*Requirement*. Omit the images and reproduce the rest of the entries exactly.

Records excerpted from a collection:

▬▬▬

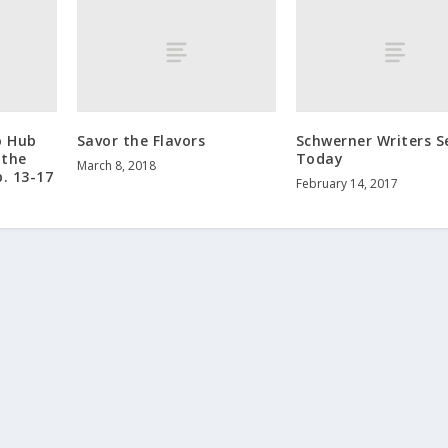
o Hub
Savor the Flavors
Schwerner Writers S
 the
Today
March 8, 2018
b. 13-17
February 14, 2017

▬▬▬

*Answer box*.
o Hub
Savor the Flavors
Schwerner Writers S
 the
Today
March 8, 2018
b. 13-17
February 14, 2017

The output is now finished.